Девятнадцатый век, его первая половина – это время, когда Россия вырвала у Наполеона статус сверхдержавы. При этом Россия не имела и десятой части французского или британского интеллектуального багажа, способного удерживать лидерство, захваченное военным путем. Но постепенно Россия начала его нарабатывать, ориентируясь, прежде всего на Германию. Германия, пережившая в девятнадцатом веке мучительный путь национального объединения, куда менее успешная и богатая чем Россия – тем не менее, стала интеллектуальным ментором России. Правые позаимствовали у немцев концепцию национального романтизма, а левые – социализма.
А поскольку иноземные интеллектуальные продукты проникали в страну слишком быстро, и с развитием массовой печати сдержать их было уже невозможно, в России началось теоретизирование, признанное обосновать и отстоять существующий порядок вещей. Теоретизирование часто натужное, вымученное и вторичное, не предлагающее что-то свое – а опровергающее аргументы критиков и хулителей власти. И это был уже проигрыш – игра в эту игру в обороне – уже проигрыш. Уже к концу 19 века – левые, социалисты захватили контроль над общественным мнением просто потому, что у них была пища, какую можно предложить уму – а у власти не было.
Да кстати. На мой взгляд, убогий философский уровень России в 19 веке, вторичность и провинциальность русских философов обуславливается тем, что в России власти никогда не надо было обосновывать свою легитимность иначе, чем силой.
В Европе – была бурная религиозная жизнь, религию отстаивали с оружием в руках, совершая геноцид за геноцидом. Над каждым европейским государем довлел Папа Римский, и нужно было иметь какую-то свою, особенную легитимность, чтобы собственный народ не поднял тебя на вилы, а заговорщики не осмелились пырнуть ножом и занять трон. Россия не зависела от Папы, церковь была своя, дворянство было, в общем-то, монолитно. Потому кстати в России происходили не слишком характерные для Европы вещи – посадить на престол женщину, незнатного, а порой даже и не дворянского происхождения – и ничего, все нормально.

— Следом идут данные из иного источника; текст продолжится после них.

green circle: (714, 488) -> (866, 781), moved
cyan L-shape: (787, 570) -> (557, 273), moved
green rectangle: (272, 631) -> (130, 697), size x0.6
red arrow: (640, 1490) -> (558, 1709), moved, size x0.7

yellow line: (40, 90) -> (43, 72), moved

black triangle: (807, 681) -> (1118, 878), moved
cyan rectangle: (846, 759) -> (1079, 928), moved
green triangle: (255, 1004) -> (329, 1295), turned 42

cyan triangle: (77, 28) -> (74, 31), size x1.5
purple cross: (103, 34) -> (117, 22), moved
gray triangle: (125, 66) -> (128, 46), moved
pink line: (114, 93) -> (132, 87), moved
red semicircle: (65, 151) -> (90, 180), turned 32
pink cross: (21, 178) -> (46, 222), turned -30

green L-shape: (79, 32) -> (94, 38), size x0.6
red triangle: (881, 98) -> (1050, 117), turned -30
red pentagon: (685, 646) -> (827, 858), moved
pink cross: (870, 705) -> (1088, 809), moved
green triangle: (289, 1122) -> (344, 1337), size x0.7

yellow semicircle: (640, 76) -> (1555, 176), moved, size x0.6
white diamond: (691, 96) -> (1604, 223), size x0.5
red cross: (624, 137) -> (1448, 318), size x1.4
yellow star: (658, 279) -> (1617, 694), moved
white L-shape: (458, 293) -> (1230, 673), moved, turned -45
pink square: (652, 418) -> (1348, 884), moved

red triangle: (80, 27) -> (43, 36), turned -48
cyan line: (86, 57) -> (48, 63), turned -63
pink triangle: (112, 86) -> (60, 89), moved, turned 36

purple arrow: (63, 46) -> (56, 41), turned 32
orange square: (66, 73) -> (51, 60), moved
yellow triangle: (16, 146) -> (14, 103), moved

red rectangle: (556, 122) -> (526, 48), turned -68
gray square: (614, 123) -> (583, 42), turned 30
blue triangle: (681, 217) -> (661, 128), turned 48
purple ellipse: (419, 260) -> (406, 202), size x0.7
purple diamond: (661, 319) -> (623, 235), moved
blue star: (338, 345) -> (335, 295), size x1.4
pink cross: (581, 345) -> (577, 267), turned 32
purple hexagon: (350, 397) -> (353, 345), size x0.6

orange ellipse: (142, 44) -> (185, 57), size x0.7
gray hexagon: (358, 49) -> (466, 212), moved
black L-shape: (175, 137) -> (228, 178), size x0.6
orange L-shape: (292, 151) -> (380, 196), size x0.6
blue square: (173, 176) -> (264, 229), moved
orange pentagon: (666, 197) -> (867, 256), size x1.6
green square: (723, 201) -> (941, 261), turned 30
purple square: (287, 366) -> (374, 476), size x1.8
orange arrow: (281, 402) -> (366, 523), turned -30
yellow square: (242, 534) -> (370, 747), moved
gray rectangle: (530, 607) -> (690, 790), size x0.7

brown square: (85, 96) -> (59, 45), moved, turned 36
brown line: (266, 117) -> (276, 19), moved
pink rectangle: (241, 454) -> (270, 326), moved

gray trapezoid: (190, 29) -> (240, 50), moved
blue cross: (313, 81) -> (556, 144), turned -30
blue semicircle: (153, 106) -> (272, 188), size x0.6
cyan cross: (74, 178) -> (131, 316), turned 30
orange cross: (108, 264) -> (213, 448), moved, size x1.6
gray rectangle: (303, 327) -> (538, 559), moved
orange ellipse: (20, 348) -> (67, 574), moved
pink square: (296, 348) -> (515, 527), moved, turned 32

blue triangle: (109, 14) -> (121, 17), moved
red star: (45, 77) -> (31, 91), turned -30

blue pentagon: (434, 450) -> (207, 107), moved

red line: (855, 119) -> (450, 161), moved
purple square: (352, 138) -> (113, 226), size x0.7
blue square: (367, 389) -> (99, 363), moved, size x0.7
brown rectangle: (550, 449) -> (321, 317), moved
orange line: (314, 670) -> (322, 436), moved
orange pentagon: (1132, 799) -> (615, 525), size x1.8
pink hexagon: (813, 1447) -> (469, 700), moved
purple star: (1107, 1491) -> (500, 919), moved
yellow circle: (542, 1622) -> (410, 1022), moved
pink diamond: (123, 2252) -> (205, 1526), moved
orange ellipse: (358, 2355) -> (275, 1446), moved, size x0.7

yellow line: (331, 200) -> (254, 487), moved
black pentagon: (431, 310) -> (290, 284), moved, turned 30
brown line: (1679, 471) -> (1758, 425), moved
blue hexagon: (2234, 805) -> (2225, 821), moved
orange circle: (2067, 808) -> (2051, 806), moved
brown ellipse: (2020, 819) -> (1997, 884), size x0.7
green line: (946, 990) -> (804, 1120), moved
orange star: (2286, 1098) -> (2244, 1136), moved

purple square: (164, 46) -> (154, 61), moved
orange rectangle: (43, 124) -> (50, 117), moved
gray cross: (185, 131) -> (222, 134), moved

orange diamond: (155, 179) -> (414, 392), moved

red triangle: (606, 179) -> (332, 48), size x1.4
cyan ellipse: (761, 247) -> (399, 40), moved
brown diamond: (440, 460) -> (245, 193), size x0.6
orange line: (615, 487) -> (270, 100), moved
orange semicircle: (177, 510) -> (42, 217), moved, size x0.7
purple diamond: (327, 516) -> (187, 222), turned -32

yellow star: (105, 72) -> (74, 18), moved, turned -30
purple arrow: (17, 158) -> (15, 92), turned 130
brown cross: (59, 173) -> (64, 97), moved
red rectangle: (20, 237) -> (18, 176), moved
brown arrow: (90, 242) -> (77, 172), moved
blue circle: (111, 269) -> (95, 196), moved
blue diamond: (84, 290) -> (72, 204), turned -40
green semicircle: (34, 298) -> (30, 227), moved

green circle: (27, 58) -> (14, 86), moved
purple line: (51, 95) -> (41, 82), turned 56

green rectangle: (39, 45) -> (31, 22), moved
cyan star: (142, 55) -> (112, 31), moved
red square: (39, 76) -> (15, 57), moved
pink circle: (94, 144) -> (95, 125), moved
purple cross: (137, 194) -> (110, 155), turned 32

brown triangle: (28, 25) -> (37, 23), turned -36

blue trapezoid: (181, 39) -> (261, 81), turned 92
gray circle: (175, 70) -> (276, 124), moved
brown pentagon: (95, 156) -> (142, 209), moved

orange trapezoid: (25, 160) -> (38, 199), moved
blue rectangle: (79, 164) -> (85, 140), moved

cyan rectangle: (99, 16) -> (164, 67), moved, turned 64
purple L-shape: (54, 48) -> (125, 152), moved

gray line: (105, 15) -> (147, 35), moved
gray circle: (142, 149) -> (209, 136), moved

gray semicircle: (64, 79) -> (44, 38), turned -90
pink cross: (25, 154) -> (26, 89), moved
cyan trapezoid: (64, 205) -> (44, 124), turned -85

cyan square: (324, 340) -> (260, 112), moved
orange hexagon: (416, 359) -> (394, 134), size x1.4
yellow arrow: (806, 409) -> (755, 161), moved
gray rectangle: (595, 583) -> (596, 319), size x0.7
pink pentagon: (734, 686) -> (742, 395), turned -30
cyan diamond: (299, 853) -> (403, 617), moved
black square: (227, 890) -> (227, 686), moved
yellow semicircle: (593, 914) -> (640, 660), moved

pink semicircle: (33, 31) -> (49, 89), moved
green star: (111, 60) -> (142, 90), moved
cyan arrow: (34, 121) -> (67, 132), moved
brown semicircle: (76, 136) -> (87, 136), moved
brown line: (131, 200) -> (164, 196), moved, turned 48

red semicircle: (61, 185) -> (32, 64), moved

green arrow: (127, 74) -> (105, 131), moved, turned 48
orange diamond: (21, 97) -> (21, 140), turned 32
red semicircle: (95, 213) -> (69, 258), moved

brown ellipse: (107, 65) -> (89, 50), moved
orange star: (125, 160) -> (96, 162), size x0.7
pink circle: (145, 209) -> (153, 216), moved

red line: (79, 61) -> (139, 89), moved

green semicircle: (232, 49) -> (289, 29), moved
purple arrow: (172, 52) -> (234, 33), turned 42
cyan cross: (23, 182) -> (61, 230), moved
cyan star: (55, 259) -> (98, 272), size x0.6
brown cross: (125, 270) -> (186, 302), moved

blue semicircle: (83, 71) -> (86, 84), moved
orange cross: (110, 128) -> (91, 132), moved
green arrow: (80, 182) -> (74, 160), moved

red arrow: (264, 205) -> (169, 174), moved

Потому ко времени, когда слово стало значить больше чем пуля – Россия подошла не готовой совершенно.
Первые, достаточно серьезные идейно-теоретические публичные опыты консерваторов относятся к царству Александра III – статьи, прежде всего Константина Победоносцева. До этого сам Победоносцев, убежденный монархист считал, что даже публичная похвала Государя в газетной статье недопустима, так как простой человек не имеет права ни оценивать действия монарха, ни задумываться об их пользе или вреде для страны – он должен слепо подчиняться. Восстановивший политический и аппаратный вес при Александре III Победоносцев однако в своих статьях не предлагал что-то новое, а практически все время уделял критике и уничтожению того что было сделано в предыдущее царствование. В частности он открыто говорил, что распад сословности вызвал «смешение» и сейчас нужно не идти дальше – а восстановить разрушенные скрепы сословности.